If you will not need the money for the bond term, a fixed rate typically pays a higher rate. Easy access is better for emergency funds or money you might need. Compare the AERs when deciding.

What happens when a fixed rate bond matures?

At maturity, the bond pays out the deposit plus interest. Most providers automatically roll over into a new bond or move to an easy-access account if you don't instruct them. Set a reminder to compare rates and reinvest at the best available rate.

What is the maximum amount I can put in a fixed-rate bond?

There is no legal maximum, but FSCS protection caps at £85,000 per person per institution. For sums above this, use multiple providers or consider NS&I fixed bonds, which are backed by HM Treasury with no protection limit.
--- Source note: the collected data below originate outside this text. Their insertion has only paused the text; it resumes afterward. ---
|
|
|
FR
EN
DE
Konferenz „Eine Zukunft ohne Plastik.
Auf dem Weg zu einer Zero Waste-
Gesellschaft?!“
NS&I Guaranteed Growth Bonds are available from £500 up to £1 million per person.

Can I put a fixed-rate bond inside an ISA?

Yes — fixed-term Cash ISAs work in the same way as fixed-rate bonds but shelter all interest from tax. They are particularly valuable for higher-rate taxpayers whose PSA of £500 is quickly exceeded. You can contribute up to £20,000 per year into ISAs, and the balance can be held in a fixed-term ISA at a competitive locked rate.
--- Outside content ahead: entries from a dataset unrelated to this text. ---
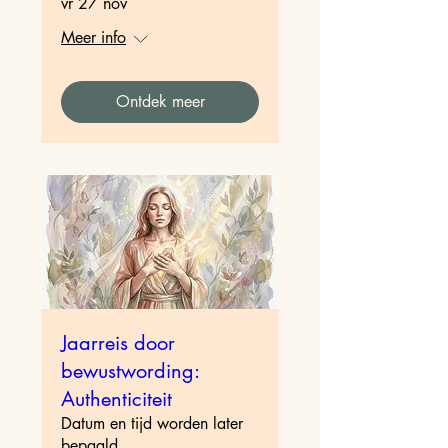
vr 27 nov
Meer info
Ontdek meer
Jaarreis door
bewustwording:
Authenticiteit
Datum en tijd worden later
bepaald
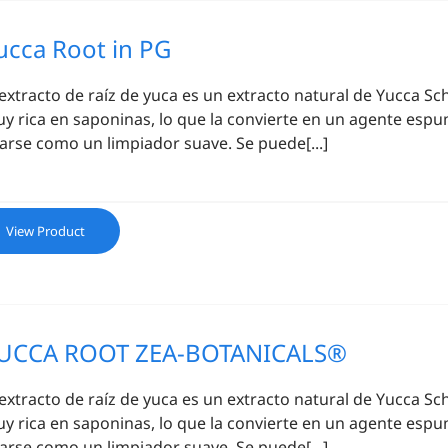
ucca Root in PG
 extracto de raíz de yuca es un extracto natural de Yucca Sch
y rica en saponinas, lo que la convierte en un agente esp
arse como un limpiador suave. Se puede[...]
View Product
UCCA ROOT ZEA-BOTANICALS®
 extracto de raíz de yuca es un extracto natural de Yucca Sch
y rica en saponinas, lo que la convierte en un agente esp
arse como un limpiador suave. Se puede[...]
What happens to my money if the bank fails during a fixed-rate bond term?

Your money is protected by the Financial Services Compensation Scheme (FSCS) up to £85,000 per authorised institution. If the bank fails, FSCS compensates you within 7 days for the full covered amount including any accrued interest. Always check that the provider is FSCS-protected (regulated by the FCA or PRA) before depositing. Some banks operate under the same FSCS licence — for example, Halifax and Bank of Scotland share one £85,000 limit.
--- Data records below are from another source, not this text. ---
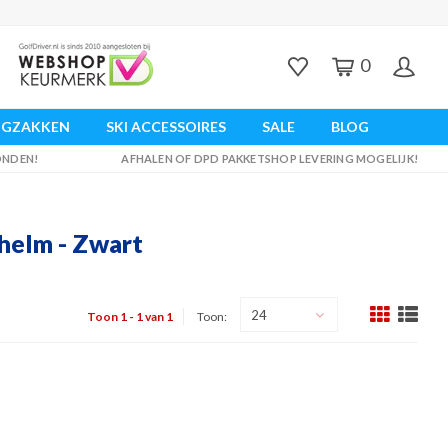
0
UGZAKKEN
SKI ACCESSOIRES
SALE
BLOG
ZONDEN!
AFHALEN OF DPD PAKKETSHOP LEVERING MOGELIJK!
helm - Zwart
24
Toon 1 - 1 van 1
Toon:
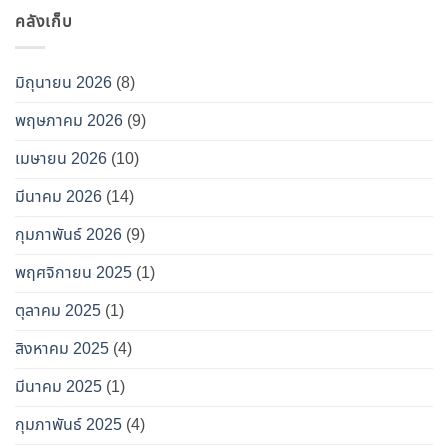
คลังเก็บ
มิถุนายน 2026
(8)
พฤษภาคม 2026
(9)
เมษายน 2026
(10)
มีนาคม 2026
(14)
กุมภาพันธ์ 2026
(9)
พฤศจิกายน 2025
(1)
ตุลาคม 2025
(1)
สิงหาคม 2025
(4)
มีนาคม 2025
(1)
กุมภาพันธ์ 2025
(4)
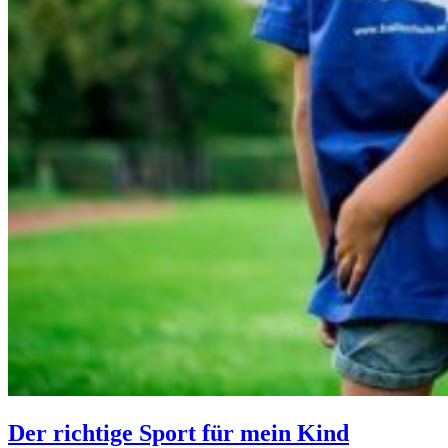
Der richtige Sport für mein Kind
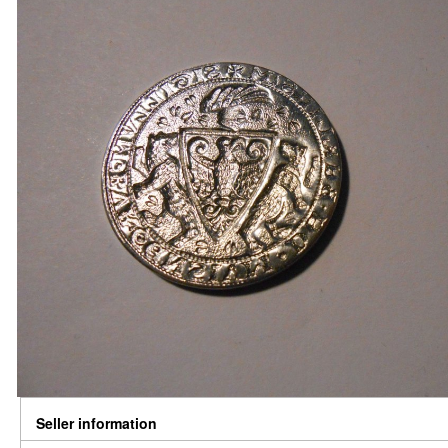
Seller information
Are fixed-rate bonds better than premium bonds?

Fixed-rate bonds offer certainty — you know exactly what return you will get. Premium bonds offer tax-free prizes but the average prize rate (currently equivalent to around 4.4%) is not guaranteed and varies monthly. If you are a non-taxpayer or a basic-rate taxpayer within your Personal Savings Allowance (£1,000 for basic-rate), a competitive fixed-rate bond will often match or beat premium bonds. Higher-rate taxpayers with large savings balances tend to benefit more from premium bonds' tax-free status.

Can I add money to a fixed-rate bond after opening it?

Usually no. Most fixed-rate bonds require you to deposit the full amount at opening and do not accept top-up deposits during the term. This is one of their key differences from easy-access accounts. Some providers offer a brief funding window (typically 14-30 days) during which you can add funds, but once closed, the balance is fixed for the duration. If you want flexibility, a notice account or cash ISA may be more suitable.

How is interest from a fixed-rate bond taxed?

Interest from fixed-rate bonds is taxable income, added to your total income for the year. Basic-rate taxpayers have a Personal Savings Allowance of £1,000; higher-rate taxpayers £500; additional-rate taxpayers £0. Interest earned above your PSA is taxed at your marginal rate. For large balances, a Cash ISA may be more tax-efficient even if the advertised rate is slightly lower, because ISA interest is completely tax-free.